This is the September edition of Apollo’s Bog, a new monthly feature that takes a look at upcoming films and music for which we have genuinely low expectations. While we want to avoid jumping the gun and panning a film or album before experiencing it, these selections are specifically chosen because we doubt it can gracefully flutter its wings upon release. Based on the sway of its marketing campaign, trailers and singles, we judge art sullenly and aptly.
Love Happens (Sept. 18, Brandon Camp)
A best-selling self-help guru, coping with the death of his wife, falls for a florist that he meets at one of his seminars.
This cookie-cutter romantic drama starring Jennifer Aniston and Bill Pullman – I’m sorry, I mean Aaron Eckhart – is either a throwback to precursors or a disaster zone of unoriginality.
The trailer pre-packages its torpid genre ingredients. Behold the holier-than-thou plot device, the meet cute. Eckhart and Aniston bump into each other turning a corner in a hallway, and in a bout of love at first sight, he asks, “Would you like to have a cup of coffee?” There’s not even an effort made to give us something we haven’t seen before.
Aniston, who’s suffering career death Kate Hudson style, is sleepwalking through another ill-fated box office dud about whimsical romantic love missing in her own overly publicized life.

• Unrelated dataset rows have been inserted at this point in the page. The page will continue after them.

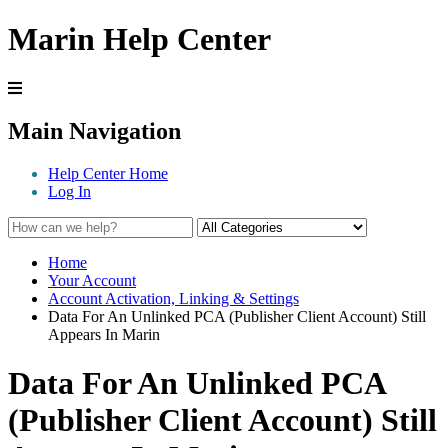
Marin Help Center
Main Navigation
Help Center Home
Log In
Home
Your Account
Account Activation, Linking & Settings
Data For An Unlinked PCA (Publisher Client Account) Still
Appears In Marin
Data For An Unlinked PCA
(Publisher Client Account) Still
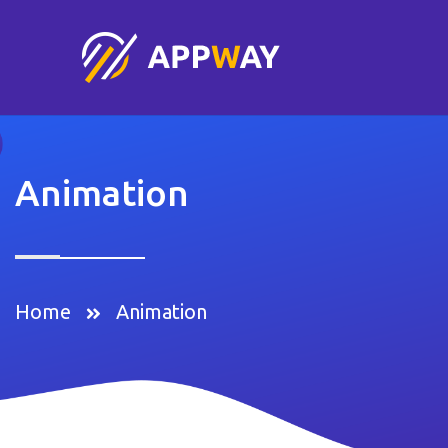
Animation
Home
Animation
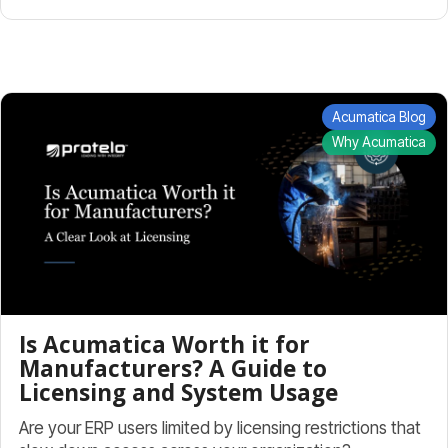
Acumatica Blog
Why Acumatica
Is Acumatica Worth it for
Manufacturers? A Guide to
Licensing and System Usage
Are your ERP users limited by licensing restrictions that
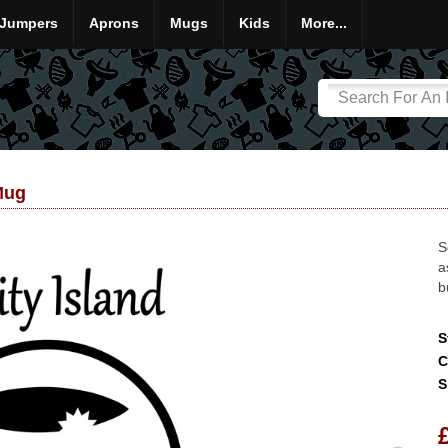
Jumpers
Aprons
Mugs
Kids
More...
Mug
S
a
b
S
C
S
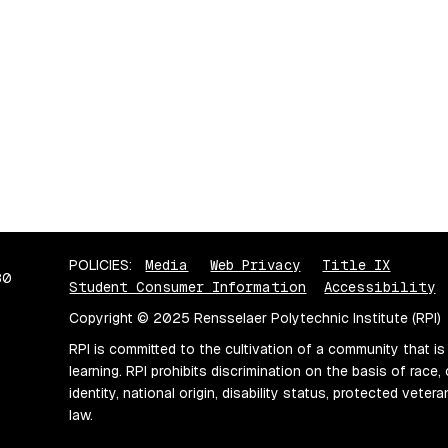
POLICIES:
Media
Web Privacy
Title IX
80
Student Consumer Information
Accessibility
Copyright © 2025 Rensselaer Polytechnic Institute (RPI)
RPI is committed to the cultivation of a community that is
learning. RPI prohibits discrimination on the basis of race, 
identity, national origin, disability status, protected vete
law.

Formal grievance: Enough close-ups of Aaron Eckart’s mug. Thank You For Smoking, Meet Bill and The Dark Knight all had plenty of that.
Judy Greer is rudimentarily typecast as every girl’s closest pal in these types of films. Greer told Entertainment Weekly, of working with Aniston, “All the roles that she’s played – I’ve always wanted to be her best friend.” Seemingly unconcerned about career mobility, Greer may never be a legit lead.
The trailer reveals way too much, including Eckhart running through a forest after taking advice from Dan Fogler. It actually shows us the scene in which Eckhart shows up at the flower shop and the two decide to get together, which is clearly later on in the film.
Another unchallenging role for Aniston, Love Happens is a commodity that has been spewing out of the studio system for people who live as boring, clichéd lives as its characters. The demand for it died before the extinction of VHS tapes.
Trailer music report card:
Goo Goo Dolls, “Better Days” C-
Fame (Sept. 25, Kevin Tancharoen)
Dance students struggle for perfection at a competitive performing arts high school in New York. Alan Parker’s Academy Award-winning 1980 original ranked 42 on Entertainment Weekly’s list of the 50 best high school films.
When it was decided that the remake of Fame would not be R-rated like the original but rather a PG kid-friendly version, it must have a fairly simple solution to a problem. How could the High School Musical franchise continue to be a stable moneymaker in the multiplex without officially being a part of the franchise? Remake Fame – diluted for kids!
This unnecessary September release is an excuse not an exhibit. It won’t have half the impact of the original, though it looks visually polished, it’s mostly a money grubber in a typical deadspot in the year of the box office. September is almost as bad as January – but at least Kelsey Grammer, who appears as a member of the performing arts faculty, gets to juxtapose the series debut of his next big sitcom Hank with this forced attempt at a blockbuster.
The film has been described as a reinvention instead of a remake – a ‘reinvention’ that just happens to capitalize on name brand recognition and an enormous fan following that adore a film much different than this safe teen fare. The big money men merely wanted to see the title song shine once more with dollar signs.
Unlike Parker, who had a distinguished directing resume at the time of Fame, Kevin Tancharoen has thus far choreographed Madonna, directed Britney Spear’s Onyx Hotel tour and remixed projects for Christina Aguilera, Jessica Simpson and Tyrese. So Tancharoen understands dance choreography and maybe a little about music, but can he handle a film of emotional depth? Can he choreograph ambition, triumph and adversity in the form of affecting pathos in between those dance steps? Yawn.